Ford's latest round of jobs cuts in Europe will mostly affect its German operations but the company's UK workforce will also be impacted, press reports said.
Ford plans to restructure in Europe as the automaker drops its traditionally high-selling but low-margin passenger cars including the Focus and Fiesta to switch to crossovers, SUVs and all-electric vehicles.
The company wants to ax about 65 percent of jobs in product development and hundreds of administrative roles, with German locations most affected, the IG Metall union said on Monday, vowing action that would disrupt Ford production if the cuts go ahead.
At Ford's technical center in Merkenich, 2,500 of the 3,800 jobs could go. The center does development work for the Fiesta small car and Focus compact model, which are being phased out.
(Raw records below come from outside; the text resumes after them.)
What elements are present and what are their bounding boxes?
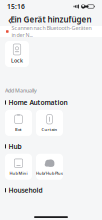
staticText: Household — [8, 186, 42, 195]
button[interactable]: Back — [3, 12, 17, 26]
staticText: Curtain — [42, 127, 58, 132]
staticText: ‹ — [8, 12, 12, 27]
button[interactable]: Bot — [5, 110, 32, 136]
staticText: Home Automation — [8, 98, 68, 107]
button[interactable]: Hub/Hub Plus — [36, 154, 63, 180]
staticText: Add Manually — [5, 87, 37, 94]
button[interactable]: Curtain — [36, 110, 63, 136]
button[interactable]: Hub Mini — [5, 154, 32, 180]
staticText: 15:16 — [7, 2, 25, 11]
button[interactable]: Lock — [5, 41, 29, 67]
staticText: Ein Gerät hinzufügen — [10, 14, 92, 25]
staticText: Bot — [15, 127, 22, 132]
staticText: Hub Mini — [10, 171, 28, 176]
staticText: Hub/Hub Plus — [36, 171, 63, 176]
staticText: Lock — [11, 57, 23, 64]
staticText: Hub — [8, 142, 22, 151]
staticText: Scannen nach Bluetooth-Geräten in der N.… — [12, 24, 92, 39]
Ford currently employs 6,250 people in product development in Europe. Its next-generation EVs, due after 2030, will use a new, software-defined architecture developed in the U.S., which means less work for its engineers in Germany.
About 700 jobs, or 20 percent of the workforce, could be cut at Ford's European headquarters in Cologne and about 1,200 jobs will be axed at the spare parts business, also in Cologne, that supplies the automaker's dealer network. Ford's future electric cars will need fewer parts than its current combustion engine cars.
Jobs will also be cut at Ford's research center in Aachen, Germany, which mainly works on combustion engines, at the Ford technical center in Dunton in the UK, which works on commercial vehicles, and at the Lommel Proving Ground in Belgium, local press reports said.